No momento em que nos juntávamos no convés, a noite começava
a tornar-se mais espessa no oriente. As montanhas da Calábria e a ponta do cabo
de Pelora perdiam sua bela cor azul para se confundir em uma tintura
acinzentada que parecia descer do céu, como se estivesse caindo uma fina chuva
de cinzas. A ocidente, um pouco à direita do arquipélago de Lipari, cujas ilhas
de formas extravagantes destacavam-se com vigor sobre um horizonte de fogo, o
sol alargado e listrado de longas faixas violetas começava a embeber a orla de
seu disco no Mar Tirreno, que, cintilante e movimentado, parecia rolar ondas de
ouro fundido.
Nesse momento o piloto levantou-se atrás da cabine e tomou
em seus braços o filho do capitão, que pôs de joelhos sobre o estrado.

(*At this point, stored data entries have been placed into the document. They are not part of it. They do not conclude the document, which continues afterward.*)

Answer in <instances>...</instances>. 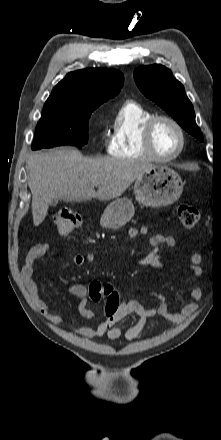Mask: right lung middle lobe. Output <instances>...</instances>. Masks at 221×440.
I'll return each instance as SVG.
<instances>
[{"label": "right lung middle lobe", "instance_id": "obj_1", "mask_svg": "<svg viewBox=\"0 0 221 440\" xmlns=\"http://www.w3.org/2000/svg\"><path fill=\"white\" fill-rule=\"evenodd\" d=\"M98 105L45 103L37 124L32 150L60 145L83 146L88 141V121Z\"/></svg>", "mask_w": 221, "mask_h": 440}]
</instances>
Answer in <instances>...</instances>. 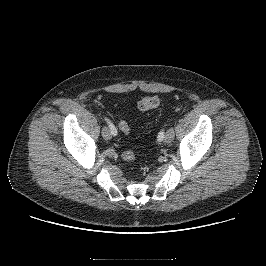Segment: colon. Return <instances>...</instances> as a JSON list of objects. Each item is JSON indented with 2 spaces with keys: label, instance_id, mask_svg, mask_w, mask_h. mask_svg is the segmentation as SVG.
<instances>
[{
  "label": "colon",
  "instance_id": "colon-1",
  "mask_svg": "<svg viewBox=\"0 0 266 266\" xmlns=\"http://www.w3.org/2000/svg\"><path fill=\"white\" fill-rule=\"evenodd\" d=\"M158 105L159 99L156 96H144L139 100L137 104L139 110L141 111H148L154 109ZM118 126L123 133L127 134L130 132V126L127 122L121 121L119 122ZM122 158L128 162L133 161L135 159V153L131 150H125L122 154Z\"/></svg>",
  "mask_w": 266,
  "mask_h": 266
}]
</instances>
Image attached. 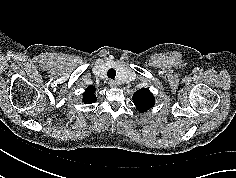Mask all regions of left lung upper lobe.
<instances>
[{
    "label": "left lung upper lobe",
    "instance_id": "1",
    "mask_svg": "<svg viewBox=\"0 0 236 178\" xmlns=\"http://www.w3.org/2000/svg\"><path fill=\"white\" fill-rule=\"evenodd\" d=\"M133 103L139 111L146 112L154 106L155 99L149 89H140L133 95Z\"/></svg>",
    "mask_w": 236,
    "mask_h": 178
}]
</instances>
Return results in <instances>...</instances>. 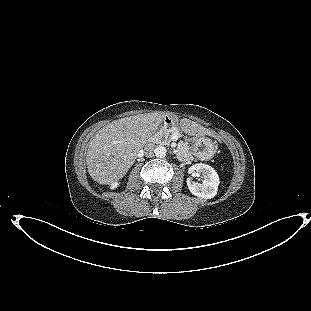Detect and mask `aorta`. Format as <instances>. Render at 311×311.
Instances as JSON below:
<instances>
[{
    "instance_id": "762f6f07",
    "label": "aorta",
    "mask_w": 311,
    "mask_h": 311,
    "mask_svg": "<svg viewBox=\"0 0 311 311\" xmlns=\"http://www.w3.org/2000/svg\"><path fill=\"white\" fill-rule=\"evenodd\" d=\"M166 148L164 146H157L154 150L155 156L158 158H164L166 156Z\"/></svg>"
}]
</instances>
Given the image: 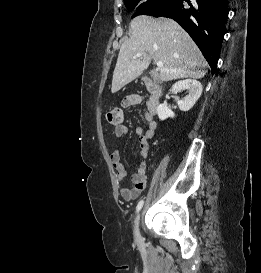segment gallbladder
<instances>
[{
	"label": "gallbladder",
	"instance_id": "bac80fb5",
	"mask_svg": "<svg viewBox=\"0 0 261 273\" xmlns=\"http://www.w3.org/2000/svg\"><path fill=\"white\" fill-rule=\"evenodd\" d=\"M150 76H151V78H153L154 80L156 79V73H155V71H150Z\"/></svg>",
	"mask_w": 261,
	"mask_h": 273
}]
</instances>
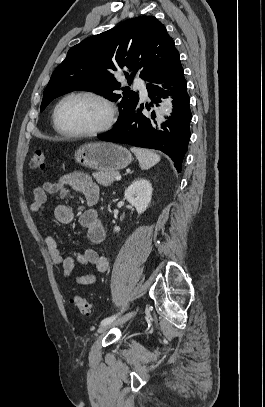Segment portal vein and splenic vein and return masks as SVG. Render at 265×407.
I'll return each mask as SVG.
<instances>
[{"instance_id": "portal-vein-and-splenic-vein-1", "label": "portal vein and splenic vein", "mask_w": 265, "mask_h": 407, "mask_svg": "<svg viewBox=\"0 0 265 407\" xmlns=\"http://www.w3.org/2000/svg\"><path fill=\"white\" fill-rule=\"evenodd\" d=\"M115 179H116V180H121V176H120V175H117V176L115 177Z\"/></svg>"}]
</instances>
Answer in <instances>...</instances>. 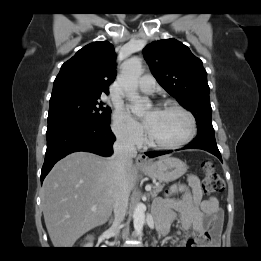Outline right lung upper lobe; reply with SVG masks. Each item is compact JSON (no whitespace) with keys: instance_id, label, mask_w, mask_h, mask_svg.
I'll return each mask as SVG.
<instances>
[{"instance_id":"obj_1","label":"right lung upper lobe","mask_w":261,"mask_h":261,"mask_svg":"<svg viewBox=\"0 0 261 261\" xmlns=\"http://www.w3.org/2000/svg\"><path fill=\"white\" fill-rule=\"evenodd\" d=\"M115 58L114 47L108 41L86 45L62 65L54 81L52 94H108V87L116 76Z\"/></svg>"}]
</instances>
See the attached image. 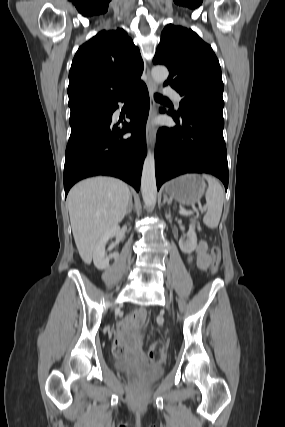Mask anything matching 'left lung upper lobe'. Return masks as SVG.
I'll list each match as a JSON object with an SVG mask.
<instances>
[{"label":"left lung upper lobe","instance_id":"left-lung-upper-lobe-1","mask_svg":"<svg viewBox=\"0 0 285 427\" xmlns=\"http://www.w3.org/2000/svg\"><path fill=\"white\" fill-rule=\"evenodd\" d=\"M154 64L167 66L171 85L182 97L178 116L197 111L222 115L221 67L210 45L191 29L169 24L161 33Z\"/></svg>","mask_w":285,"mask_h":427}]
</instances>
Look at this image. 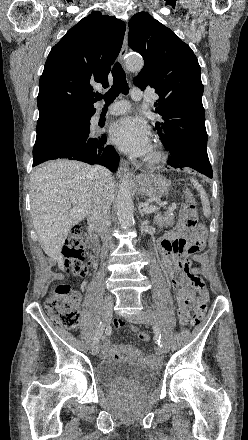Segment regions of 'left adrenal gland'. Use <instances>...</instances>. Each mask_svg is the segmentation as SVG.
Listing matches in <instances>:
<instances>
[{
  "label": "left adrenal gland",
  "instance_id": "obj_1",
  "mask_svg": "<svg viewBox=\"0 0 248 440\" xmlns=\"http://www.w3.org/2000/svg\"><path fill=\"white\" fill-rule=\"evenodd\" d=\"M138 209H139L140 215L143 217L144 213H143L142 209L140 207H138Z\"/></svg>",
  "mask_w": 248,
  "mask_h": 440
}]
</instances>
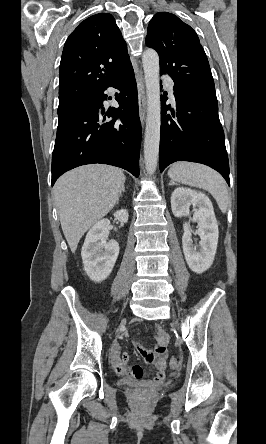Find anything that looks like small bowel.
I'll return each instance as SVG.
<instances>
[{
	"label": "small bowel",
	"mask_w": 266,
	"mask_h": 444,
	"mask_svg": "<svg viewBox=\"0 0 266 444\" xmlns=\"http://www.w3.org/2000/svg\"><path fill=\"white\" fill-rule=\"evenodd\" d=\"M155 347L153 349H148L142 346L139 343L135 344L137 351L143 356L146 362L153 364L157 373L152 379L144 380V372L143 369L138 365H130L129 364V355L124 353L120 360L116 359V355L119 351V344L115 342L113 344L114 350V365L116 371L128 378L140 382L144 385L152 386L161 384L166 378V355H167V343L168 336L167 333L157 328L155 334Z\"/></svg>",
	"instance_id": "c3829d8e"
}]
</instances>
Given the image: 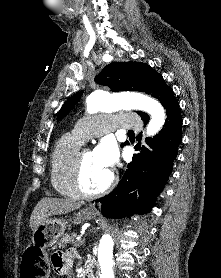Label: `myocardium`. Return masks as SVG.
Instances as JSON below:
<instances>
[{"label":"myocardium","mask_w":221,"mask_h":278,"mask_svg":"<svg viewBox=\"0 0 221 278\" xmlns=\"http://www.w3.org/2000/svg\"><path fill=\"white\" fill-rule=\"evenodd\" d=\"M91 152L90 149H79L72 161L70 168V184L75 194L82 199H92L109 192L116 184L117 175L111 171L109 181L104 187L96 191H88L82 182V165L85 154Z\"/></svg>","instance_id":"myocardium-1"}]
</instances>
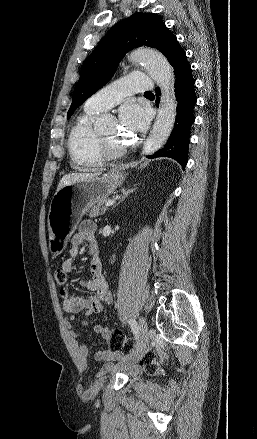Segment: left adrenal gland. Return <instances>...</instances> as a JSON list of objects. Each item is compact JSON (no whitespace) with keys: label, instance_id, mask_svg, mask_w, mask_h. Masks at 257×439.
<instances>
[{"label":"left adrenal gland","instance_id":"obj_1","mask_svg":"<svg viewBox=\"0 0 257 439\" xmlns=\"http://www.w3.org/2000/svg\"><path fill=\"white\" fill-rule=\"evenodd\" d=\"M134 190H135V189H125V188H122V189H121L122 196H121V198L119 199V201L113 206V208H114L115 206H117L118 204H120V202H122V201H123L128 195H130Z\"/></svg>","mask_w":257,"mask_h":439}]
</instances>
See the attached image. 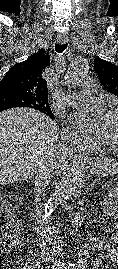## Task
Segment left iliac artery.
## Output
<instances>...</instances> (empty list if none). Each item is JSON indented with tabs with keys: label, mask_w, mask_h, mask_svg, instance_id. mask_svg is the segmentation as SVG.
Returning <instances> with one entry per match:
<instances>
[{
	"label": "left iliac artery",
	"mask_w": 118,
	"mask_h": 269,
	"mask_svg": "<svg viewBox=\"0 0 118 269\" xmlns=\"http://www.w3.org/2000/svg\"><path fill=\"white\" fill-rule=\"evenodd\" d=\"M68 269H78L74 263H68Z\"/></svg>",
	"instance_id": "obj_1"
}]
</instances>
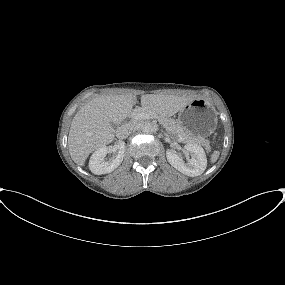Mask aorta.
<instances>
[{
	"instance_id": "762f6f07",
	"label": "aorta",
	"mask_w": 285,
	"mask_h": 285,
	"mask_svg": "<svg viewBox=\"0 0 285 285\" xmlns=\"http://www.w3.org/2000/svg\"><path fill=\"white\" fill-rule=\"evenodd\" d=\"M141 130L143 133L150 134L154 131V127L151 123L147 122L141 126Z\"/></svg>"
}]
</instances>
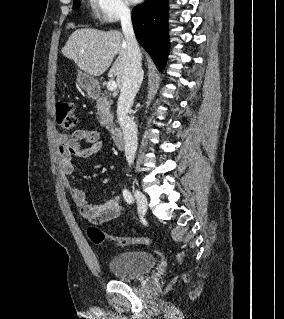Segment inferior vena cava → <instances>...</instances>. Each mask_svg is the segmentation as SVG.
Listing matches in <instances>:
<instances>
[{
	"label": "inferior vena cava",
	"mask_w": 284,
	"mask_h": 319,
	"mask_svg": "<svg viewBox=\"0 0 284 319\" xmlns=\"http://www.w3.org/2000/svg\"><path fill=\"white\" fill-rule=\"evenodd\" d=\"M120 21L127 44L128 64L117 102V118L124 134L126 160L131 165L137 151V127L128 113L142 83L143 70L141 67V52L134 34L129 9L121 11Z\"/></svg>",
	"instance_id": "inferior-vena-cava-1"
}]
</instances>
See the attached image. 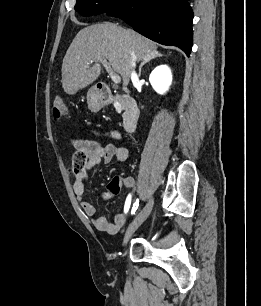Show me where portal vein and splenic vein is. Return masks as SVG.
<instances>
[{"label":"portal vein and splenic vein","mask_w":261,"mask_h":306,"mask_svg":"<svg viewBox=\"0 0 261 306\" xmlns=\"http://www.w3.org/2000/svg\"><path fill=\"white\" fill-rule=\"evenodd\" d=\"M93 62H100L105 67L106 71L108 72L109 76L115 84H119L121 82V77L112 70L111 65L107 62V60L95 58L90 63H88V65Z\"/></svg>","instance_id":"1"}]
</instances>
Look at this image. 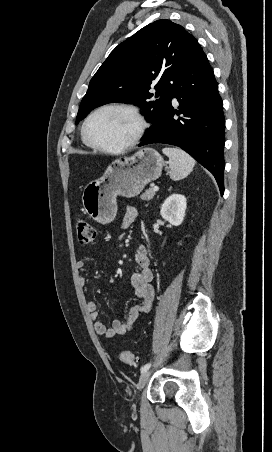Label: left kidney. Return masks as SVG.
Segmentation results:
<instances>
[{
  "label": "left kidney",
  "instance_id": "5707ae66",
  "mask_svg": "<svg viewBox=\"0 0 272 452\" xmlns=\"http://www.w3.org/2000/svg\"><path fill=\"white\" fill-rule=\"evenodd\" d=\"M187 203L182 194H171L162 204L160 214L163 219L171 225L179 226L182 224L185 216Z\"/></svg>",
  "mask_w": 272,
  "mask_h": 452
}]
</instances>
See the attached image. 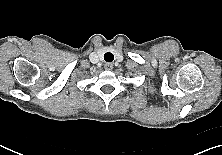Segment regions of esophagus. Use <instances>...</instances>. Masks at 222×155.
<instances>
[{
    "label": "esophagus",
    "mask_w": 222,
    "mask_h": 155,
    "mask_svg": "<svg viewBox=\"0 0 222 155\" xmlns=\"http://www.w3.org/2000/svg\"><path fill=\"white\" fill-rule=\"evenodd\" d=\"M104 68H105V70H112L113 64L112 63H105Z\"/></svg>",
    "instance_id": "34e87169"
}]
</instances>
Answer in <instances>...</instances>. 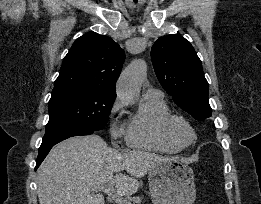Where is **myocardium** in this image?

Abandonando o leme, como se a embarcação estivesse suficientemente guiada pela
oração, sustentou o menino para que o balanço não lhe fizesse perder o
equilíbrio. Esse grupo singular destacou-se logo sobre um fundo dourado,
semelhante a uma pintura de Giovanni Fiesole ou de Benozzo Gozzoli. Com uma voz
tão fraca que apenas chegava até nós, e que entretanto subia até Deus, começou
a recitar a prece virginal, que os marinheiros escutavam de joelhos, e nós
inclinados.
Eis uma dessas lembranças para as quais o pincel é inábil e
a pena insuficiente; eis uma dessas cenas que nenhuma narração pode descrever,
nenhum quadro pode reproduzir, porque a sua grandiosidade está inteira no
sentimento íntimo dos atores que a realizam. Para um leitor de viagens ou um
amador das coisas do mar, será apenas uma criança que ora, homens que respondem
e um navio que flutua.
Mas para qualquer um que tiver assistido a uma cena
assim, será um dos mais magníficos espectáculos que ele tenha visto, uma das
mais magníficas lembranças que ele tenha guardado. Será a fraqueza que reza, a
imensidade que olha, e Deus que escuta.